Ectomorph, Mesomorph and Endomorph – Which Are You
Ectomorph is generally described as someone with a:
- Slender, lean build
- Small bone structure
- Fast metabolism
- Difficult to gain weight and muscle mass
- Long limbs
- Narrow frame
Mesomorph is generally described as someone with a:
- Muscular, athletic build
- Broad shoulders
- Narrow waist
- Low body fat
- Natural ability to gain muscle and lose fat
- Easier to build a lean, toned physique
Endomorph is generally described as someone with a:
- Rounder, softer build
- Higher body fat percentage
- Wider bone structure
- Slower metabolism
- Easier to gain weight and body fat
- More rounded body shape
- Wider hips
- Thicker waist
Fitting Heavy Squats Into Your Running Program
Not knowing your training plan, weekly miles, and goals it would be irresponsible of me to suggest just throwing heavy squats into your current training cycle. But I can make some recommendations on when and how to properly fit them in with the right planning.
The most common way to add heavy lifting into a program is by adding in a strength cycle before you go into a running volume cycle. For example, if you have a race 6 months out, many athletes will do a 16 week strength at the beginning while keeping their weekly miles pretty consistent. Then switching to a maintenance mode in strength training while building up their miles to their goal race. Stacking this year over year for incredible gains in both modalities.
Disadvantages – Can Heavy Squats Have a Negative Effective on Your Running?
Yes, adding heavy squats to your program without proper preparation or planning can have negative effects on your running performance. This can cause overuse, injury, or simply set you back by not allowing for proper recovery. Limiting your ability to achieve optimal performance in either. Because of this it’s important to incorporate heavy squats using a proper program. Rather than just throwing them in to do them.

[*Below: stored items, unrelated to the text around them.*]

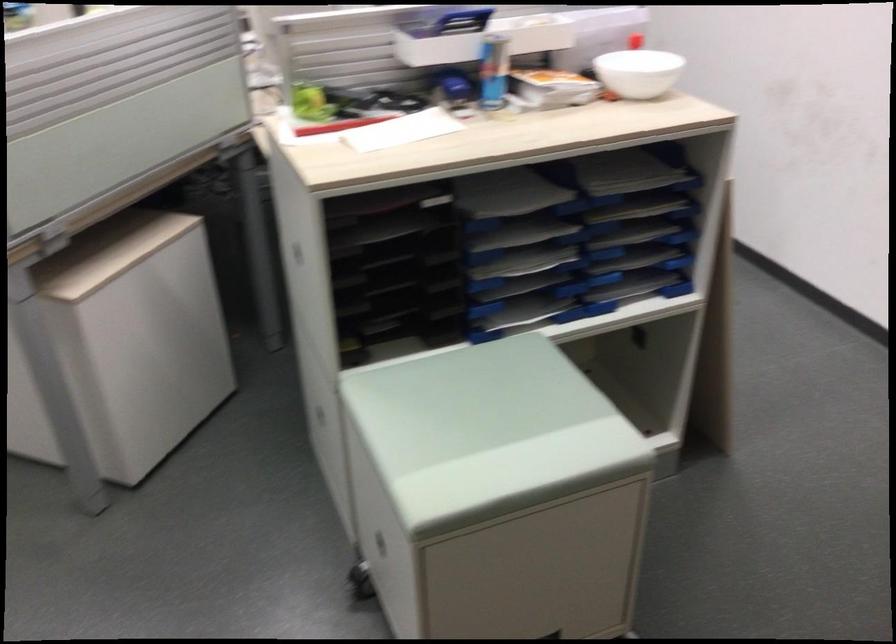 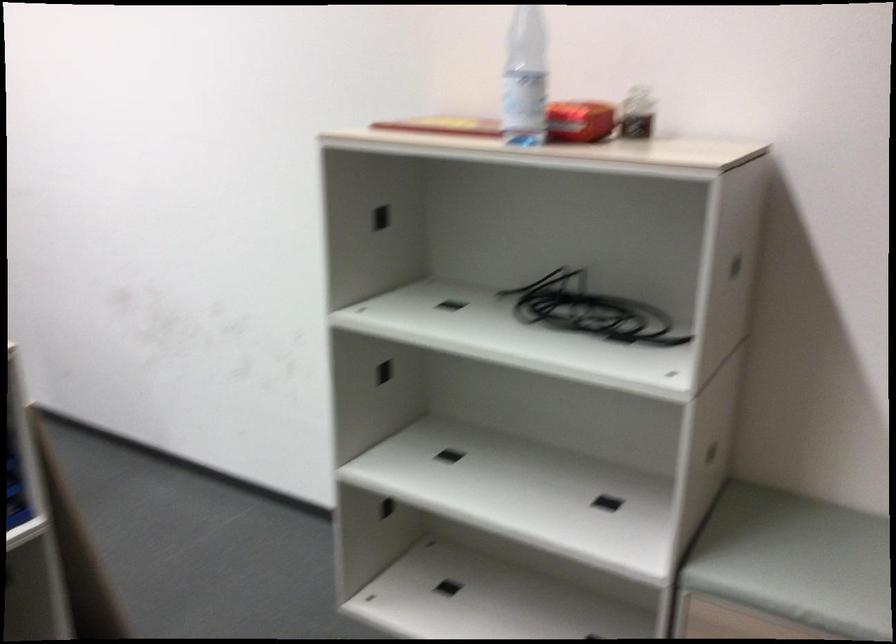 Question: The camera is either moving clockwise (left) or counter-clockwise (right) around the object. The first image is from the beginning of the video and the second image is from the end. Is the camera moving left or right when shooting the video?

Choices:
 (A) Left
 (B) Right

Answer: (A) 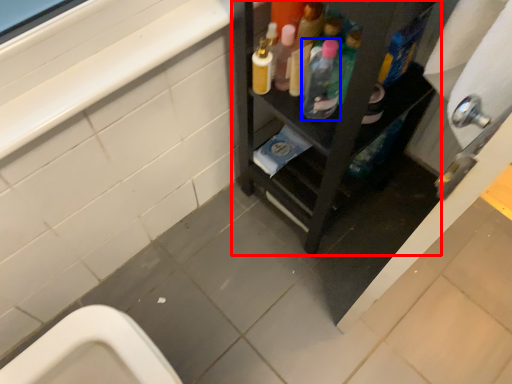 Question: Which of the following is the closest to the observer, furniture (highlighted by a red box) or bottle (highlighted by a blue box)?

Choices:
 (A) furniture
 (B) bottle

Answer: (A) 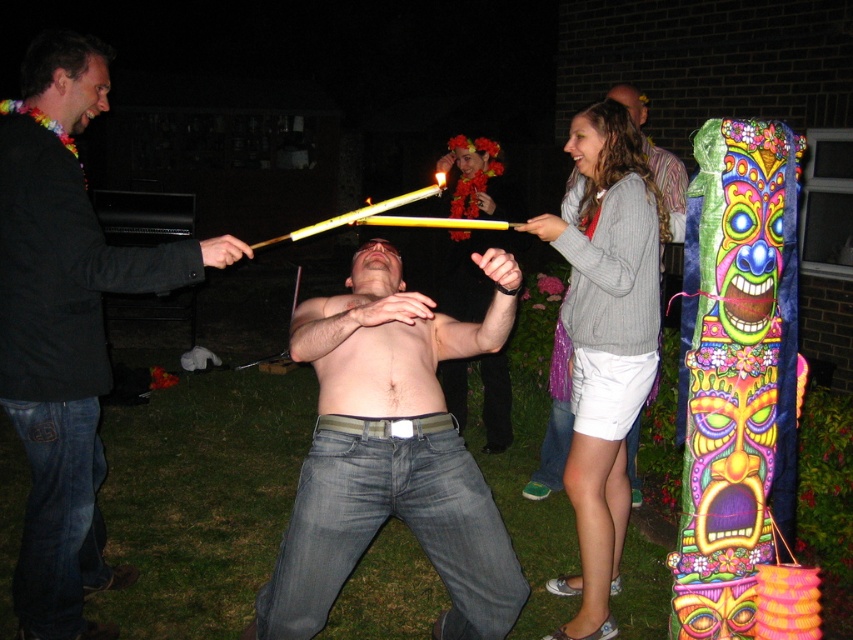 Question: Which point is farther to the camera?

Choices:
 (A) denim jeans at center
 (B) black leather jacket at left

Answer: (B)

Question: Does denim jeans at center have a smaller size compared to matte black shirt at upper center?

Choices:
 (A) no
 (B) yes

Answer: (A)

Question: Does black leather jacket at left appear on the left side of matte black shirt at upper center?

Choices:
 (A) no
 (B) yes

Answer: (B)

Question: Which object is the closest to the denim jeans at center?

Choices:
 (A) matte black shirt at upper center
 (B) black leather jacket at left
 (C) gray sweater at upper center

Answer: (C)

Question: Which is farther from the gray sweater at upper center?

Choices:
 (A) black leather jacket at left
 (B) matte black shirt at upper center

Answer: (B)

Question: Can you confirm if denim jeans at center is positioned below black leather jacket at left?

Choices:
 (A) no
 (B) yes

Answer: (B) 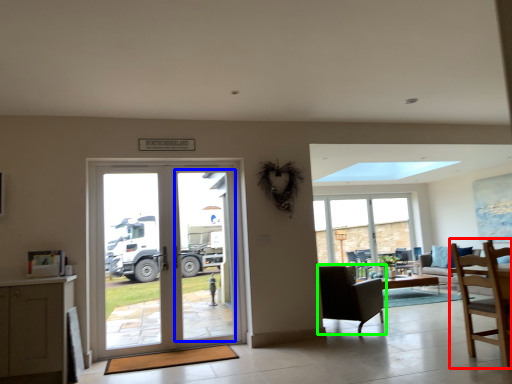 Question: Which object is the farthest from chair (highlighted by a red box)? Choose among these: screen door (highlighted by a blue box) or chair (highlighted by a green box).

Choices:
 (A) screen door
 (B) chair

Answer: (A) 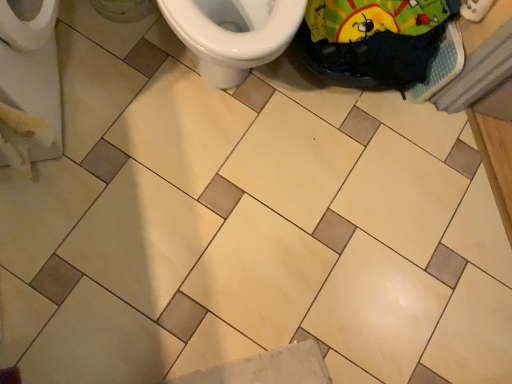 What is the approximate height of green fabric bag at upper right?

green fabric bag at upper right is 8.48 inches tall.

Locate an element on the screen. green fabric bag at upper right is located at coordinates (376, 39).

What do you see at coordinates (376, 39) in the screenshot? The height and width of the screenshot is (384, 512). I see `green fabric bag at upper right` at bounding box center [376, 39].

What do you see at coordinates (233, 34) in the screenshot? The width and height of the screenshot is (512, 384). I see `white glossy toilet at upper center` at bounding box center [233, 34].

The height and width of the screenshot is (384, 512). I want to click on white glossy toilet at upper center, so click(x=233, y=34).

Identify the location of green fabric bag at upper right. (376, 39).

Considering the positions of objects white glossy toilet at upper center and green fabric bag at upper right in the image provided, who is more to the left, white glossy toilet at upper center or green fabric bag at upper right?

From the viewer's perspective, white glossy toilet at upper center appears more on the left side.

Which object is further away from the camera, white glossy toilet at upper center or green fabric bag at upper right?

Positioned behind is green fabric bag at upper right.

Which is in front, point (259, 23) or point (316, 70)?

Point (259, 23)

From the image's perspective, is white glossy toilet at upper center below green fabric bag at upper right?

Incorrect, from the image's perspective, white glossy toilet at upper center is higher than green fabric bag at upper right.

From a real-world perspective, is white glossy toilet at upper center physically above green fabric bag at upper right?

Yes.

Considering the relative sizes of white glossy toilet at upper center and green fabric bag at upper right in the image provided, is white glossy toilet at upper center thinner than green fabric bag at upper right?

No.

Between white glossy toilet at upper center and green fabric bag at upper right, which one has less height?

green fabric bag at upper right.

Is white glossy toilet at upper center bigger or smaller than green fabric bag at upper right?

Considering their sizes, white glossy toilet at upper center takes up more space than green fabric bag at upper right.

Is green fabric bag at upper right located within white glossy toilet at upper center?

No, green fabric bag at upper right is located outside of white glossy toilet at upper center.

Is white glossy toilet at upper center not close to green fabric bag at upper right?

They are positioned close to each other.

Is white glossy toilet at upper center aimed at green fabric bag at upper right?

No, white glossy toilet at upper center does not turn towards green fabric bag at upper right.

At what (x,y) coordinates should I click in order to perform the action: click on material to the right of white glossy toilet at upper center. Please return your answer as a coordinate pair (x, y). The width and height of the screenshot is (512, 384). Looking at the image, I should click on (376, 39).

In the image, is green fabric bag at upper right on the left side or the right side of white glossy toilet at upper center?

Based on their positions, green fabric bag at upper right is located to the right of white glossy toilet at upper center.

Does green fabric bag at upper right come behind white glossy toilet at upper center?

Yes, green fabric bag at upper right is further from the camera.

Considering the positions of points (424, 19) and (271, 43), is point (424, 19) closer to camera compared to point (271, 43)?

No, it is not.

From the image's perspective, who appears lower, green fabric bag at upper right or white glossy toilet at upper center?

green fabric bag at upper right, from the image's perspective.

From a real-world perspective, is green fabric bag at upper right physically below white glossy toilet at upper center?

Yes, from a real-world perspective, green fabric bag at upper right is beneath white glossy toilet at upper center.

Which of these two, green fabric bag at upper right or white glossy toilet at upper center, is wider?

white glossy toilet at upper center.

Considering the sizes of objects green fabric bag at upper right and white glossy toilet at upper center in the image provided, who is shorter, green fabric bag at upper right or white glossy toilet at upper center?

green fabric bag at upper right is shorter.

Which of these two, green fabric bag at upper right or white glossy toilet at upper center, is smaller?

green fabric bag at upper right.

Could white glossy toilet at upper center be considered to be inside green fabric bag at upper right?

No, white glossy toilet at upper center is not inside green fabric bag at upper right.

Would you consider green fabric bag at upper right to be distant from white glossy toilet at upper center?

green fabric bag at upper right is actually quite close to white glossy toilet at upper center.

Is green fabric bag at upper right turned away from white glossy toilet at upper center?

That's not correct — green fabric bag at upper right is not looking away from white glossy toilet at upper center.

Measure the distance from green fabric bag at upper right to white glossy toilet at upper center.

green fabric bag at upper right and white glossy toilet at upper center are 11.70 inches apart.

The image size is (512, 384). What are the coordinates of `material that is on the right side of white glossy toilet at upper center` in the screenshot? It's located at (376, 39).

Identify the location of toilet on the left of green fabric bag at upper right. (233, 34).

Where is `toilet that appears above the green fabric bag at upper right (from a real-world perspective)`? The height and width of the screenshot is (384, 512). toilet that appears above the green fabric bag at upper right (from a real-world perspective) is located at coordinates (233, 34). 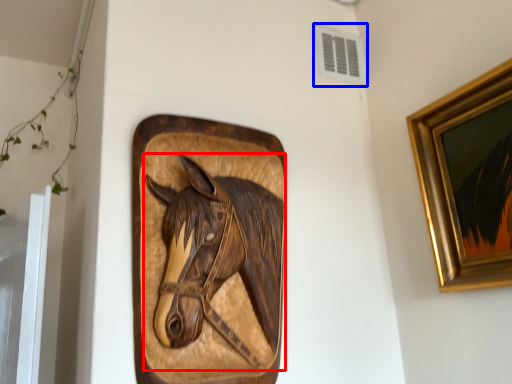 Question: Which object is further to the camera taking this photo, horse (highlighted by a red box) or air conditioning (highlighted by a blue box)?

Choices:
 (A) horse
 (B) air conditioning

Answer: (B) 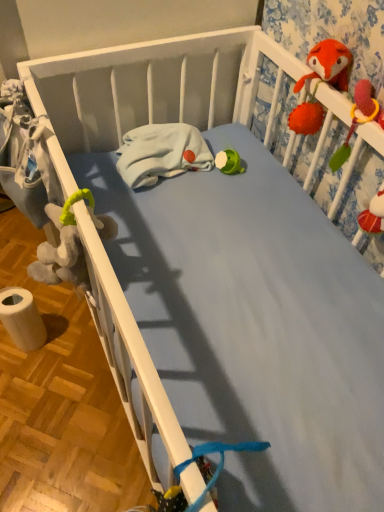 I want to click on space that is in front of white paper towel at lower left, so [30, 387].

In conclusion, mixing heavy squats and running can be an effective way to improve your overall fitness and athletic performance. While these two exercises may seem contradictory at first glance, they actually complement each other well. With heavy squats building strength, power, and durability in the lower body, and running improves cardiovascular endurance, muscle endurance, and overall conditioning. To get the most out of this combination, it’s important to approach the combination gradually and strategically. Incorporating both types of exercise into your routine in a way that allows for adequate rest and recovery. With the right planning, you can achieve a well-rounded, balanced fitness program that includes both heavy squats and running, and helps you reach your health and fitness goals.